El destinatario de la primera llamada de Meriam Cold no había sido el señor Howling, pese a que se considerase, con mucho, el mejor activo de la nada coordinada Intelligentsia de Kimberly Clark Weymouth. O precisamente por eso. Meriam había pasado un buen rato junto al teléfono, acariciando distraídamente la cabeza de Georgie Mason, y preguntándose a quién debía llamar primero. ¿A quién debía llamar primero? Podría, se dijo, llamar a Kirsten James. ¿Qué te parece, Georges? ¿Crees que si llamara a Kirsten James, Kirsten James dejaría lo que sea que esté haciendo y vendría? ¿Crees que vendría, Georgie? Podría prepararle un té. Le prepararía un té y llamaría a Mavis Mottram y le diría (ADIVINA CON QUIÉN ESTOY TOMANDO UN TÉ, MAVIS), y Mavis Mottram se moriría, Georges. Sí, se dijo, en un primer momento Meriam Cold, alzando el auricular del teléfono, dispuesta a marcar, sin importarle lo inoportuno de la hora, el número de la mujer más admirada de Kimberly Clark Weymouth, la mujer que había sido (CHICA DEL TIEMPO) y luego se había casado con (DANSEY DOROTHY SMITH), la mujer que ahora cazaba patos y vivía en una cabaña con un poeta nadador, pero al momento siguiente aquel maldito chucho, Georges, había sacudido la cabeza y la había mirado con desdén, y ella se había dicho (TIENES RAZÓN), (NI SIQUIERA SE MOLESTARÁ EN DESCOLGAR), (LE TRAE SIN CUIDADO KIMBERLY CLARK), lo cual era indiscutiblemente cierto, pero también era cierto que, por más que Meriam Cold fingiese que aquel distinguido club que dirigía la abominable Mavis Mottram, no le importaba lo más mínimo, lo cierto era que lo hacía, si no, no perdería el tiempo criticándolo tan despiadadamente. Aquel odio, nacido de la imposibilidad de aceptar que nada le gustaría más que formar parte de aquel puñado de mujeres que no hacían otra cosa que competir por el amor de alguien que ni siquiera sabía que existían, era lo que, curiosamente, la había unido a Mildway Reading, la desconsiderada y feroz bibliotecaria local.

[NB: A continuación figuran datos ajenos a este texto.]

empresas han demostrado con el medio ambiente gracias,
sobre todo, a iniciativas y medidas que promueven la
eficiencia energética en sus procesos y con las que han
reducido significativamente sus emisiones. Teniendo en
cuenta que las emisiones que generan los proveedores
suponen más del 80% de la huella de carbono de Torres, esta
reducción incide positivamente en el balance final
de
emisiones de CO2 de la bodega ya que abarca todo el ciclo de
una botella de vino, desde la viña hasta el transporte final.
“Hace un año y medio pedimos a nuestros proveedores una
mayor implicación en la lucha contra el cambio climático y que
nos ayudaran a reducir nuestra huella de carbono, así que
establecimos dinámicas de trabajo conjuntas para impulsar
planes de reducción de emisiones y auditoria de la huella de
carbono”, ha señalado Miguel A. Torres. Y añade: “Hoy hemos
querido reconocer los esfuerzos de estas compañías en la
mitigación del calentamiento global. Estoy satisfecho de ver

Oh, Georges, ¿y si llamara a Mildway?

Mildway está siempre aburrida.

Me lo agradecería, ¿no crees?

(AJAJÁ), le había parecido a Meriam que le respondía aquel chucho enorme, (TE SERÍA FRANCAMENTE ÚTIL LLAMAR A MILDWAY). (PARA EMPEZAR), había imaginado que le decía aquel maldito perro, (PODRÍA CONTÁRSELO A TODOS ESOS LIBROS) (SUS QUERIDOS Y ÚNICOS AMIGOS) (Y LUEGO PODRÍA LLAMAR AL TIPO DE LAS RAQUETAS Y LOS TRINEOS, ESE TIPO QUE ARRASTRA LOS PIES, ESOS PIES COMO RAQUETAS, Y ME MIRA COMO SI FUERA DE OTRO PLANETA O HUBIESE ASESINADO A ALGUIEN, COSA QUE, SINCERAMENTE, QUERIDA, ME APETECE MUCHO HACER CADA VEZ QUE LE VEO, Y ADJUDICARSE EL TANTO).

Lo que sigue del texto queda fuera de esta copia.